Dick Butler, organizer of the Coryell Tea Party, said the group's attorney, Marc Levin of Austin, sent the letter Tuesday.
"It outlines the case," he said. "It tells them the reason we think what they are doing is illegal and has all the case law."
Butler said the group will give the appraisal district time to respond before proceeding. He described the flat-site improvement tax as an effort by those levying taxes to circumvent homestead exemption laws by separating the land from the homestead and radically increasing the land value.
Chief Appraiser Jerry Hogg said he has sent a copy of the cause of action to the district's attorney, Robert Meyers, for review and will address the matter with the executive board when it convenes at 3 p.m. Thursday.
"When he reviews that, I will be able to respond to the board of directors of what our attorney's response was, and they will have a better idea of how to handle it," Hogg said. "It implies legal action if we do not respond in the way he deems appropriate."
Hogg said he will also discuss at the meeting a letter from the Tea Party sent in December requesting the resignation of all appraisal district board members.
He said that although the two matters will likely not be a specific agenda items, they will be brought up during the portion of the agenda labeled "chief appraiser's report."

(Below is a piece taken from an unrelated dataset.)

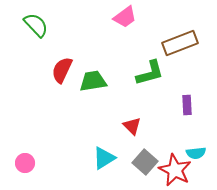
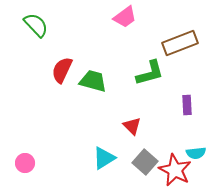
green trapezoid: rotated 24 degrees clockwise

That portion is for informational discussion with the board that does not require any action to be taken, but the board can give the chief appraiser guidance, and the item can be put on a future agenda for action if need be, Hogg said.
The Coryell Tea Party is a citizen's group that formed this past summer to protest a dramatic increase in property tax valuations. The group has taken its cause statewide and is calling for legislative change and the ultimate elimination of appraisal districts and property taxes.
The sharp spike, which Hogg said was necessary because property had been undervalued for years, resulted in a record number of appraisal protests and ultimately the revelation of employee misconduct at the office.
The group called Hogg's handling of the situations negligent and said that public confidence in the board has eroded, particularly since October when it increased Hogg's salary to $70,000 and extended his contract through Dec. 31, 2008.
Hogg began the position in June 2005 amid turmoil caused by late appraisal notices and a history of under-appraisals in the county.
The Tea Party executive board sent a letter dated Dec. 20 requesting the resignation of the appraisal board directors in wake of the chain of controversies that have plagued the district since tax notices were sent out in May 2006.
"They could solve all their problems if they would just resign, and we could deal with the new board," Butler said. "Our intention is to go to the taxing entities if they don't resign and ask that they be withdrawn."
The letter stated that the board and chief appraiser have failed to meet guidelines established by the Texas comptroller's office to ensure that appraisal districts operate in a fair and efficient manner.
The appraisal district board members serve voluntarily and are appointed by the various taxing entities within the county.
Butler said that he does not expect the members to voluntarily resign and therefore the group will be sending requests to the various entities that appoint them asking for the withdrawal of members "that have a clear conflict of interest."
The Tea Party is planning to hold meetings in early February in both Copperas Cove and Gatesville.